Contra Dios, Austria y Goethe
LAS PROPUESTAS más vivas y los escándalos más sonados del teatro alemán de los últimos treinta años corren a cuenta de autores austriacos. Tres grandes polemistas, Peter Handke, Thomas Bernhard y Elfriede Jelinek han revitalizado un género que, desde los años setenta, fue disminuyendo en repercusión social. Y, justo cuando el teatro político parecía definitivamente muerto, una mujer ha ampliado el espacio imaginativo dramático con sus piezas furiosas sobre la explotación laboral y sexual femenina (Lo que ocurrió después de que Nora abandonara a su marido, 1979), la implicación de los artistas austriacos en el nazismo (Burgtheater, 1985) o el odio racista en la Austria actual (Stecken, Stab und Stangl, 1996). Sus "acusaciones contra dios y Goethe, mi país, el gobierno, los periódicos y la época en sí" sobrepasaron el límite permitido a partir del estreno de Burgtheater, con el que se inició una campaña de difamación contra Elfriede Jelinek en la que los insultos más suaves fueron "pornógrafa" y "traidora a su país".

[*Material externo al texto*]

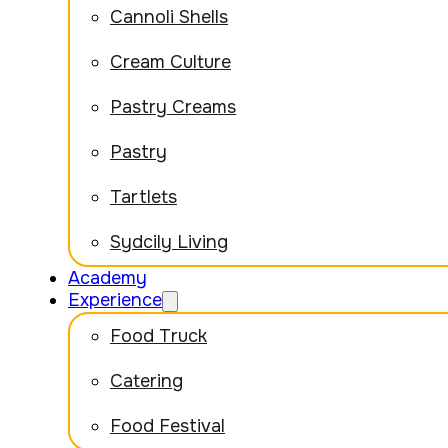
Cannoli Shells
Cream Culture
Pastry Creams
Pastry
Tartlets
Sydcily Living
Academy
Experience
Food Truck
Catering
Food Festival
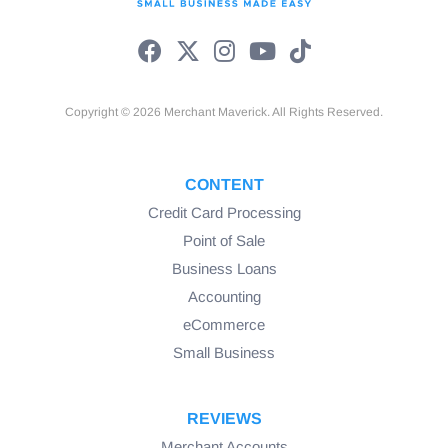
Copyright © 2026 Merchant Maverick. All Rights Reserved.
CONTENT
Credit Card Processing
Point of Sale
Business Loans
Accounting
eCommerce
Small Business
REVIEWS
Merchant Accounts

Las piezas de Jelinek están programadas para caer como una bomba; se caracterizan por su agresividad y su corte esquemático, que imponen sus propias limitaciones pero producen una eficacia escénica extraordinaria. Aunque siempre se ha declarado prosista y no dramaturga, la inmediatez del medio teatral le resulta probablemente más idóneo para sus planteamientos programáticos, ya que técnicamente despliega un máximo de artificialidad; lo suyo es un teatro de laboratorio, basado en los efectos de transformación y deformación del aspaviento grotesco y del accesorio hipertrofiado (el decorado y los actores en Stecken, Stab und Stangl se van envolviendo en una descomunal labor de ganchillo mientras transcurre la acción). Y lo que en las novelas supone cierto lastre -la falta de narratividad y el predominio de la sentencia-, en las piezas dramáticas halla una caja de resonancia que refuerza los significados.

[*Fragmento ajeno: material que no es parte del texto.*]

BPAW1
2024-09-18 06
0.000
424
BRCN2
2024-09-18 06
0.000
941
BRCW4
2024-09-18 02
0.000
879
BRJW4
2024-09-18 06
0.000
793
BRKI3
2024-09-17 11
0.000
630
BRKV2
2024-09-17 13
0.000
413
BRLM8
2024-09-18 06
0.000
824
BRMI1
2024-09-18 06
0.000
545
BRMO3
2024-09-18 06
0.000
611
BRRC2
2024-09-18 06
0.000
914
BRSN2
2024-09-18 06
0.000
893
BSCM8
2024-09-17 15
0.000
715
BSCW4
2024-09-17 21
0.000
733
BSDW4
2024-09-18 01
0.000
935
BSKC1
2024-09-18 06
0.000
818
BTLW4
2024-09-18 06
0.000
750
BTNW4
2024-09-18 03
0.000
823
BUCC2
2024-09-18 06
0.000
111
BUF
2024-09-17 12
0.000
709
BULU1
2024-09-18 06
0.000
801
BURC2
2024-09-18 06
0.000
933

"Al dejar de gustar, la mujer da el primer paso hacia su liberación", proclama la Nora "de la pieza homónima de Ibsen". En la resurrección irónica del personaje, la alegre mujer-niña ha buscado trabajo en una fábrica, y explica a las obreras sus prioridades de autorrealización. Pero la "naturaleza femenina" de la mujer burguesa, susceptible a la llamada del amor y del dinero, acaba pronto con sus sueños de independencia. De objeto de deseo, Nora es degradada a prostituta de lujo y, finalmente, vuelve con su antiguo marido. Jelinek se muestra pesimista con el alcance del movimiento feminista de los años setenta. Al trasladar la acción a finales de los veinte, en plena crisis económica, apunta a la interacción entre dominio masculino y fascismo. Esta relación queda todavía más patente en Clara S. Tragedia musical (1982), la obra más mordaz de la producción teatral de Jelinek. De nuevo, un modelo de mujer del pasado, esta vez un personaje histórico, la pianista y compositora Clara Schumann, obtiene una oportunidad para actuar en circunstancias distintas: la abnegada Clara ha acudido con su ya demente marido a la villa de Gabriele D'Annunzio para pedirle al poeta y amigo del Duce el dinero necesario para cuidar al enfermo. D'Annunzio es un viejo verde que vende su apoyo por favores que la "hiena artista" no está dispuesta a conceder; Robert Schumann ha enloquecido por miedo a perder la potencia sexual; Clara está harta de sacrificarse: con sus manos estrangula a su amado Robert, vengándose así de él por haber ignorado sus composiciones: "¡Mediante partos hábilmente asestados solías torpedear mis modestos progresos!". El estrafalario final resalta la derrota de Clara ante el idealizado genio masculino. Las mujeres de Jelinek - las vampiresas de Enfermedad, mujeres modernas (1987) o las sexomaniacas de Área de servicio (1994)-, no tienen otra opción que ser malas, muy malas. Sólo al saltarse todas las normas, al comprender el horror cotidiano que soportan como salida, se convierten en sujetos. Se hacen con el horror hasta que son el horror. Un horror muy instructivo.